The short answer is “because of a British demon.”
As amusing as it would be for me to end there, it wouldn’t be particularly helpful, so I guess I’ll give the long answer too.
Prominent and Obnoxious Disclaimer: Please, read the title of this post. Note that I didn’t title it, “Why Denim is a Sin,” “Why You Shouldn’t Wear Jeans to Church” or even “Why Not Wearing Jeans To Church Makes Me Slightly More Spiritual Than Everyone Else.” I will explain this more later on. Just wanted to get that out there right away. Please do not flood the comments section with explanations of why it’s okay to dress casually at church. I totally agree. (Or rants about how I’m a conservative, narrow-minded, Wrangler-hatin’ fundametalist trying to impose a legalistic dress code on the entire body of Christ. Please. None of that.)
I was reading The Screwtape Letters a few years ago, written by C.S. Lewis from the perspective of a delightfully sarcastic demon, when I came across the following quote:
“At the very least, [humans] can be persuaded that the bodily position makes no difference to their prayers; for they constantly forget, what you must always remember, that they are animals and that whatever their bodies do affects their souls.”
That’s it. Right there.
What, you didn’t see it? Missed the clear logic of why I don’t wear jeans to church?
Okay, fine. I’ll explain it to you. In my case, I’ve noticed that what I wear has a big impact on my mental state. The days I wore business casual instead of my pajamas around the house while freelance writing, I got twice the work done. I never came to my college classes in sweats and a T-shirt because I knew I wouldn’t pay as much attention. And if I don’t even dress up as much for church as I do for work, for the daily routine of my life, then I tend not to take it seriously.
There’s something in the routine of wearing “special” clothes that signals my brain that this day is different. This day is a day for rest and worship and prayer.
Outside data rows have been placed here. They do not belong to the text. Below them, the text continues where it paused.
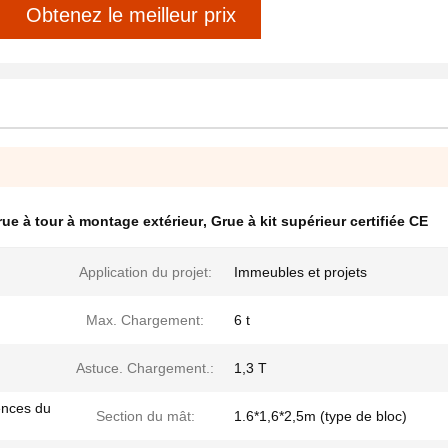
Obtenez le meilleur prix
ue à tour à montage extérieur
,
Grue à kit supérieur certifiée CE
Application du projet:
Immeubles et projets
Max. Chargement:
6 t
Astuce. Chargement.:
1,3 T
ences du
Section du mât:
1.6*1,6*2,5m (type de bloc)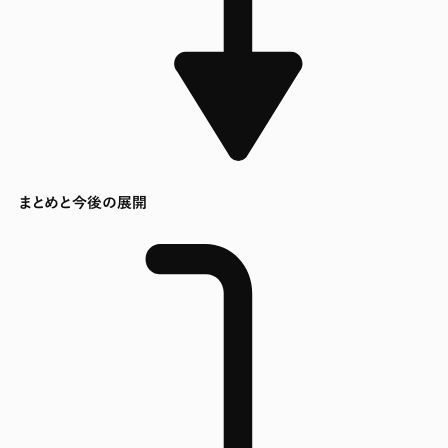
まとめと今後の展開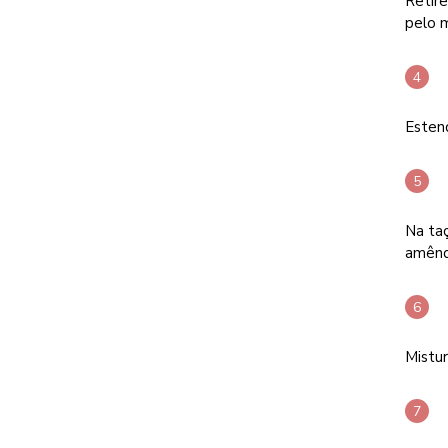
Retire
pelo 
Estend
Na taç
amêndo
Mistu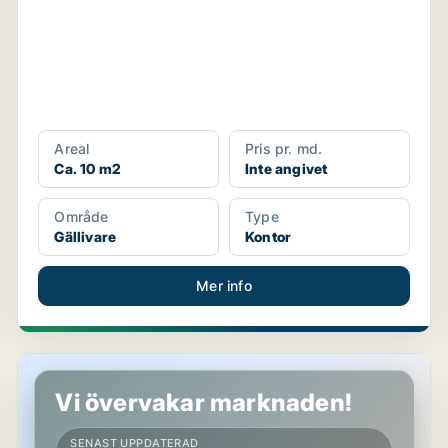
Areal
Pris pr. md.
Ca. 10 m2
Inte angivet
Område
Type
Gällivare
Kontor
Mer info
Industrilokal i Gällivare
Vi övervakar marknaden!
SENAST UPPDATERAD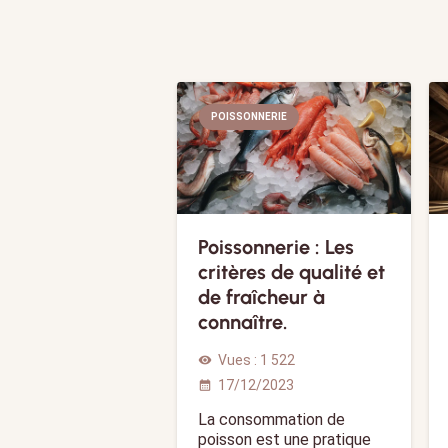
POISSONNERIE
Poissonnerie : Les
critères de qualité et
de fraîcheur à
connaître.
Vues :
1 522
visibility
17/12/2023
calendar_month
La consommation de
poisson est une pratique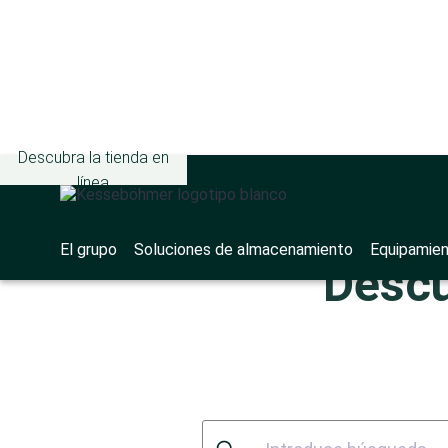
Descubra la tienda en
línea
El grupo
Soluciones de almacenamiento
Equipamien
Descu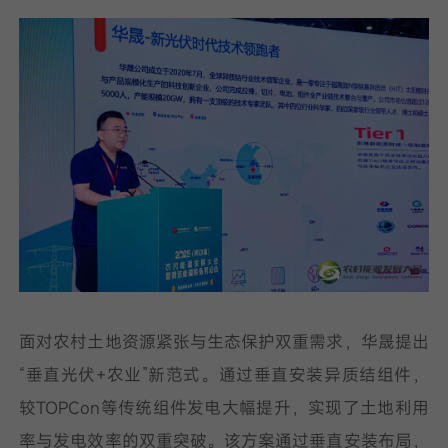
面对农村土地资源紧张与生态保护双重需求，华晟提出
“垂直光伏+农业”新范式。通过垂直安装异质结组件，
较TOPCon等传统组件发电大幅提升，实现了土地利用
率与发电效率的双重突破。该方案通过垂直安装布局，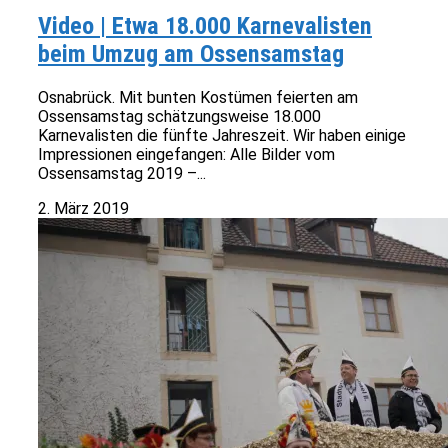
Video | Etwa 18.000 Karnevalisten
beim Umzug am Ossensamstag
Osnabrück. Mit bunten Kostümen feierten am
Ossensamstag schätzungsweise 18.000
Karnevalisten die fünfte Jahreszeit. Wir haben einige
Impressionen eingefangen: Alle Bilder vom
Ossensamstag 2019 –...
2. März 2019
I’m not just going to church to hang out, to absorb the sermon the same way I would kick back with a movie at home.
Am I saying that people who wear jeans to church have that attitude? NO. No, I am not. There is nothing wrong with dressing casually to go to church.
But I think it wouldn’t be the best choice for me because of how it changes the way I worship.
The physical affects the spiritual. That’s the principle. I apply that principle by dressing up to go to church. But it’s going to look different for each person.
It might mean taking a few minutes of silence in your car before the worship service to settle your thoughts. It might mean bringing an old-school Bible to church instead of the one on your phone. It might mean kneeling in prayer. It might mean raising your hands in worship. It might mean not raising your hands in worship even when everyone else is. It might mean singing loudly and not caring who hears or staying silent for a verse or two, treating your Bible with more respect or writing all over its margins, forcing yourself to pray out loud in a group or breaking away for solitude.
But it doesn’t have to mean any of those things. The point is understanding your individual motives and attitudes and knowing how to deal with the ones that come between you and God.
We constantly forget. Screwtape-the-demon had us there. Even after I came to the conclusion that the physical affects the spiritual, I still forgot.
And so I changed seats in chapel so I couldn’t see the guy I had a crush on, because it was harder for me to focus on the message.
And so I tried to go to bed earlier on Saturday nights so I wasn’t falling asleep during church the next morning.
And so I moved to the back row of Gospel Choir because I realized I was performing instead of worshiping.
Because I was suddenly thinking about the “why” behind my actions, and that made all the difference, in way more areas than just the way I dressed to go to church.
Have you thought about it?
In the line immediately following the one I first quoted, Screwtape goes on to say, “It is funny how mortals always picture us as putting things into their minds: in reality our best work is done by keeping things out.”
So let this thought in. Toss it around a little. Don’t grab at the first tradition or cool Christian trend you can think of and say that everyone should pray or worship like that. Don’t feel guilty for doing things differently than the person next to you.
Just ask yourself, “How does what I do affect how I worship?” Then, if you need to, make a change.
It’ll frustrate your friendly local demon.